Pools uptime monitoring system
Uptime monitoring system contains a two component: Telegraf as agent and Prometheus as server. Agents are placed on servers in three locations: Europe, Asia, USA. Configuratiion of agents contain input plugins for every monitoring pool. Two plugins are used:
- http_response for site and api endpoints probe;
- net_response for stratum endpoint tcp probe. For one kind of each metric all input plugins contains a additional tags. This made a grouping metrics by labels and make a common endpoint status. The output uses the worst status of endpoint.
Metrics
I'm showing only a important fields of each metric
- http_response_content_length{host="proxy-eu",location="cn",pool="btc.com",type="api"}
- http_response_http_response_code{host="proxy-eu",location="cn",pool="btc.com",type="api"}
- http_response_response_string_match{host="proxy-eu",location="cn",pool="btc.com",type="api"}
- http_response_response_time{host="proxy-eu",location="cn",pool="btc.com",type="api"}
- http_response_result_code{host="proxy-eu",location="cn",pool="btc.com",type="api"}
In consolidated graph metrics using the last metric - http_response_result_code. Her value is equal 0 when isn't access problems, and > 0 in all other cases.

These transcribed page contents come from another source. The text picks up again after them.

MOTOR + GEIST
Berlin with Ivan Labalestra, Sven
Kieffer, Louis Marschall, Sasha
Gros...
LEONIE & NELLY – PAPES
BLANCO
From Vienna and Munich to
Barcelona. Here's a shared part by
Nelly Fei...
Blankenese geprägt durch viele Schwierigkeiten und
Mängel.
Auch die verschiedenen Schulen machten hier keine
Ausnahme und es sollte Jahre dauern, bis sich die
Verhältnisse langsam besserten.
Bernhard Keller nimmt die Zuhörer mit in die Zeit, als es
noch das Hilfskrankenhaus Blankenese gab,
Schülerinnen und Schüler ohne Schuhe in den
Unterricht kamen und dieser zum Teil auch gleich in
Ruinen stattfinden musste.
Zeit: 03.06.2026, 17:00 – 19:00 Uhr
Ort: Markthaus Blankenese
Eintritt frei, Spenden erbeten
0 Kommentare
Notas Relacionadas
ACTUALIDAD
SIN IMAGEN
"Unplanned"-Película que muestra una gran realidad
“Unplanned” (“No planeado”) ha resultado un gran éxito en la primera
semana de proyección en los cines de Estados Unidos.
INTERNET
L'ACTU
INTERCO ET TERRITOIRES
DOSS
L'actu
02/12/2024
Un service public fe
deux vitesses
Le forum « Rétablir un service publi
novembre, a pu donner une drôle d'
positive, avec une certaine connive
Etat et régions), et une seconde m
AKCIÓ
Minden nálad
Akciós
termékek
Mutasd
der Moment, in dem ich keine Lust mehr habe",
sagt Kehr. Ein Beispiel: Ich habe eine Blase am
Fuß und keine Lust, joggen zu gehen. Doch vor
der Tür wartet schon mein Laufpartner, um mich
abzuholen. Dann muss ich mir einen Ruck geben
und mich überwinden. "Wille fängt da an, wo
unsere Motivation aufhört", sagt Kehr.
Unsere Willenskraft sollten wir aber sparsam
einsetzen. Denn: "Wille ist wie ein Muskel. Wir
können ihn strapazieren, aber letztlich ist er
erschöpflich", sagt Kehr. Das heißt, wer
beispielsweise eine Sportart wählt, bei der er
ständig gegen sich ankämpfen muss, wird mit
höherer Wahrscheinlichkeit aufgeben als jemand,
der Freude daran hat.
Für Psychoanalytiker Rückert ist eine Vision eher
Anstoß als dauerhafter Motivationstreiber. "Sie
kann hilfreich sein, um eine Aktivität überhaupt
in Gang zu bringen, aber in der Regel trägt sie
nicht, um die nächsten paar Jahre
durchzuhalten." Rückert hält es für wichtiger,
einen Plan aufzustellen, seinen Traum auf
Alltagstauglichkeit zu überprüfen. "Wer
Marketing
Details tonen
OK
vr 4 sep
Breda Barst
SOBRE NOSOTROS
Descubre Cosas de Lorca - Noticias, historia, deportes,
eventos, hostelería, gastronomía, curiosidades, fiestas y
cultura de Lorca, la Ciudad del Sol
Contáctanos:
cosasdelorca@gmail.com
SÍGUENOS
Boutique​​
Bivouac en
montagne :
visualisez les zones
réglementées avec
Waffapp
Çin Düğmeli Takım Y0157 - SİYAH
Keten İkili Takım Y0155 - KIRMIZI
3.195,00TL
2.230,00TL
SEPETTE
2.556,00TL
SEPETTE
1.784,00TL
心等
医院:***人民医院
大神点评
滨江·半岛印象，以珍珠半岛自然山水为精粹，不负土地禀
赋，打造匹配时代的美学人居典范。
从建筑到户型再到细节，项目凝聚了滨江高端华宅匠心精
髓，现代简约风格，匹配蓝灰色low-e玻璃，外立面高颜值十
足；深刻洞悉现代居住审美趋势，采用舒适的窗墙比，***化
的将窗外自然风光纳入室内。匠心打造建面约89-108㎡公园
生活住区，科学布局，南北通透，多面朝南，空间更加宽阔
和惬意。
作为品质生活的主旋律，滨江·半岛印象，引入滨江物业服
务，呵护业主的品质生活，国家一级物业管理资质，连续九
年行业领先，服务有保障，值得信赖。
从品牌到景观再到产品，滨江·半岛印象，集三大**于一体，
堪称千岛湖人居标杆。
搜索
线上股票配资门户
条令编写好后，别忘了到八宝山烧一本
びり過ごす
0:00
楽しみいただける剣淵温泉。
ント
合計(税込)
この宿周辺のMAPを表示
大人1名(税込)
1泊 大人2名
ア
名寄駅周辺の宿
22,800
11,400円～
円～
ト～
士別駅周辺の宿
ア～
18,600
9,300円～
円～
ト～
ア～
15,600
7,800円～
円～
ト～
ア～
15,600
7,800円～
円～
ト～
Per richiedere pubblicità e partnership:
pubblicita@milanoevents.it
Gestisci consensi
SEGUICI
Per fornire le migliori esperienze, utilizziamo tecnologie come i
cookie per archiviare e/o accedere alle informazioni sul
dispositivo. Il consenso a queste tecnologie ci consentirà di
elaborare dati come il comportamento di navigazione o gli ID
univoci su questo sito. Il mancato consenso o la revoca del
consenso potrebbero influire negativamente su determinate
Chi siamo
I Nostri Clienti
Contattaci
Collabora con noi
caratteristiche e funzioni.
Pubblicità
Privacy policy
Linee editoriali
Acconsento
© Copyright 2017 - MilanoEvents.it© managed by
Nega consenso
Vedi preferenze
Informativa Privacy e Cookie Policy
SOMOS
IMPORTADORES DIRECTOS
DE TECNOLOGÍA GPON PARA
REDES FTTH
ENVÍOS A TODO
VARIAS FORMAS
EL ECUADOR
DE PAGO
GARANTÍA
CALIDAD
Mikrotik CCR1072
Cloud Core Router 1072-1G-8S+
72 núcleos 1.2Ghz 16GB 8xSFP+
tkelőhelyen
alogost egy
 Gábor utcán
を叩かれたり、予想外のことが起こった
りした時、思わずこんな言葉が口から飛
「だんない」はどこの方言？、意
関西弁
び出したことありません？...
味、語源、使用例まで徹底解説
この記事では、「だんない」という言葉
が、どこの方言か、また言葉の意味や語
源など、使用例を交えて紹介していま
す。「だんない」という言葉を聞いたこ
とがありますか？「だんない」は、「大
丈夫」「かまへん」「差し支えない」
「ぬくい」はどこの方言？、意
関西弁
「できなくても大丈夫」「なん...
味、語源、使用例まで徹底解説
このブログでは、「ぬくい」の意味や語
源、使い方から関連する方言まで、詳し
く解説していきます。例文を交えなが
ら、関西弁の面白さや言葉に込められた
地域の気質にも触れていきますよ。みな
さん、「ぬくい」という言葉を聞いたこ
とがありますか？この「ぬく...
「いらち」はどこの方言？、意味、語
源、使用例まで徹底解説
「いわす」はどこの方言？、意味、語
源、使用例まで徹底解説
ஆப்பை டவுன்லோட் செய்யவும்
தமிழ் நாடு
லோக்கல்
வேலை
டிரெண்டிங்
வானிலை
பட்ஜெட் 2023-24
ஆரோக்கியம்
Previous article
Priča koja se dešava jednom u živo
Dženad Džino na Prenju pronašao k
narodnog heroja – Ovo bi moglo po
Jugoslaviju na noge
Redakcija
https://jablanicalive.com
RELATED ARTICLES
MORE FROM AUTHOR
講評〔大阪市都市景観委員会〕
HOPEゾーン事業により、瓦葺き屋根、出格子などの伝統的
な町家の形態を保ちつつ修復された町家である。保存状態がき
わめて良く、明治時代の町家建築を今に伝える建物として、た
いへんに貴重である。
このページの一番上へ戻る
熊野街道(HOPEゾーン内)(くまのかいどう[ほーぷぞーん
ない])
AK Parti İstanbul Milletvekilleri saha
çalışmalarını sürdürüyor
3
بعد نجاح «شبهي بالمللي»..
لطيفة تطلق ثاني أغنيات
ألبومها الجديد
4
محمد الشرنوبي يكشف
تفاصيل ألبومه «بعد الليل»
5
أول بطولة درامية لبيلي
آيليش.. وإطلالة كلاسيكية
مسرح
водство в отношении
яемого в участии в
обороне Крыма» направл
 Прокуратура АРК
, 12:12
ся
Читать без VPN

- net_response_response_time{host="proxy-eu",location="br",pool="nicehash.com",port="3334",server="sha256.br.nicehash.com",type="stratum"}
- net_response_result_code{host="proxy-eu",location="br",pool="nicehash.com",port="3334",server="sha256.br.nicehash.com",type="stratum"}
In consolidated graph metrics using the last metric - net_response_result_code. Her behaviour similar a http_response_result_code.
Computed metrics
Site and api metrics
In graph using consolidated metrics. Consolidation doing by Prometheus server during a query metrics. These are the requests:
max(http_response_result_code{pool=~".+"}) by (pool, location, type)
We taking a max value of metric from all locations for viewing worstly value.
sum(count_over_time(http_response_result_code{pool =~ ".+", result="success"}[1d])) without (host, instance, job, method, result_type, server, status_code) / ignoring(result) group_left sum(count_over_time(http_response_result_code{pool =~ ".+"}[1d])) without (host, instance, job, method, result, result_type, server, status_code) * 100
Calculating a uptime percent by last 24 hours.
sum(count_over_time(http_response_result_code{pool =~ ".+", result="success"}[1d] offset 50000s)) without (host, instance, job, method, result_type, server, status_code) / ignoring(result) group_left sum(count_over_time(http_response_result_code{pool =~ ".+"}[1d] offset 50000s)) without (host, instance, job, method, result, result_type, server, status_code) * 100
Calculating a uptime percent from day start. Start position set as seconds offset in two places of query.
Stratum metrics
Stratum metrics computed similar a http metrics.
max(net_response_result_code{pool=~".+"}) by (pool, location, type)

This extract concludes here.